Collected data
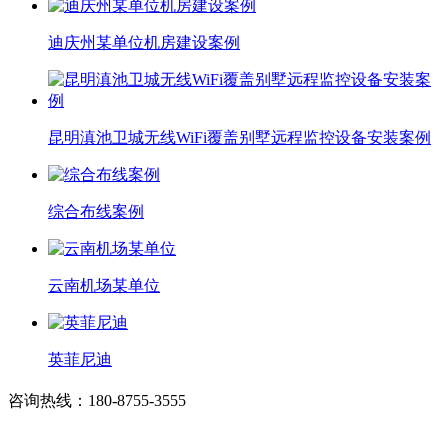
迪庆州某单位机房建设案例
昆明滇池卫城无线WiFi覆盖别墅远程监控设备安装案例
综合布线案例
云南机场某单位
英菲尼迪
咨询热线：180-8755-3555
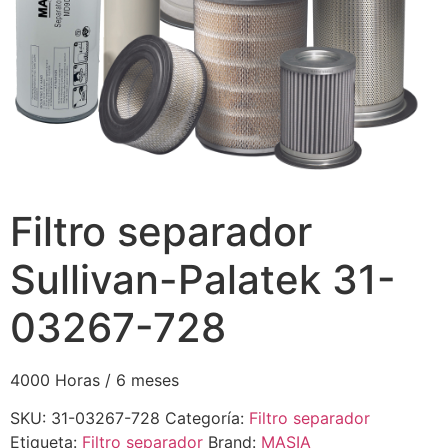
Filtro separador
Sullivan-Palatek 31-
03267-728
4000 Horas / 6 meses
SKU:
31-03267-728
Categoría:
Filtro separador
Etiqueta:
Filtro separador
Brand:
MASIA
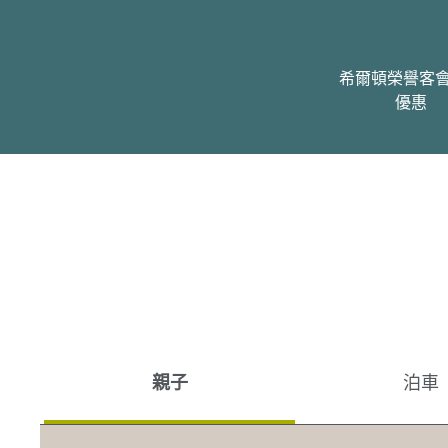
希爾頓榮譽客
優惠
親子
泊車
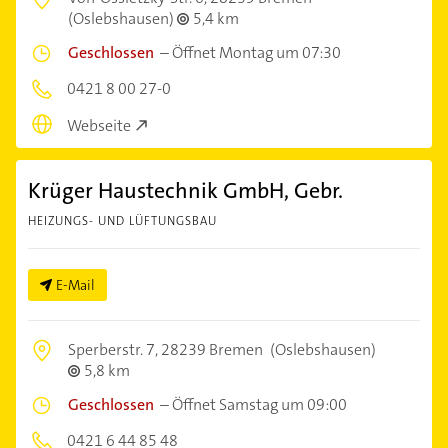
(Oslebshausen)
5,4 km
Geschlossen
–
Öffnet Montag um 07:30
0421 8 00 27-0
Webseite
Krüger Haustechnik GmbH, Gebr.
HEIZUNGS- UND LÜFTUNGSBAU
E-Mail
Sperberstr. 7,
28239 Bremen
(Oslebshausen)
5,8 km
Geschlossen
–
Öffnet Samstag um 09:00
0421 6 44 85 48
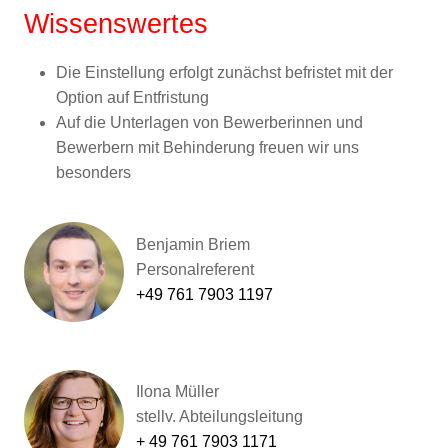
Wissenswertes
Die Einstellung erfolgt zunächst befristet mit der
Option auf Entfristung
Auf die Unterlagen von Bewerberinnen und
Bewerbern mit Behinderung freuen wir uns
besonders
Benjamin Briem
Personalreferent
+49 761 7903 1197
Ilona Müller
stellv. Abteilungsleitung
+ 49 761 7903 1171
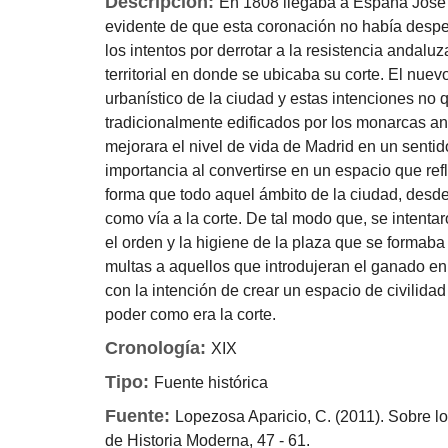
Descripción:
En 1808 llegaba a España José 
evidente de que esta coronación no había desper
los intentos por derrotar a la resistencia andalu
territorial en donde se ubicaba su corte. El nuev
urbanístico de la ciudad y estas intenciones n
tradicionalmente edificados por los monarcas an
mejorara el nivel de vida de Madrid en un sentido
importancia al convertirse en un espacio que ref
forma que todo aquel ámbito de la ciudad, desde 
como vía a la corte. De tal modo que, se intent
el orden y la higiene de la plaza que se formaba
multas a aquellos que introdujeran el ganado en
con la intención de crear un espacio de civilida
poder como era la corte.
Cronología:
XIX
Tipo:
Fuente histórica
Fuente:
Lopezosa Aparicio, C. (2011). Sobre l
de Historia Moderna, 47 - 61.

TRY IT – If a line of the records above holds the word "ciudad", show it.

REPLY TO THE EXERCISE –
urbanístico de la ciudad y estas intenciones n
forma que todo aquel ámbito de la ciudad, desde 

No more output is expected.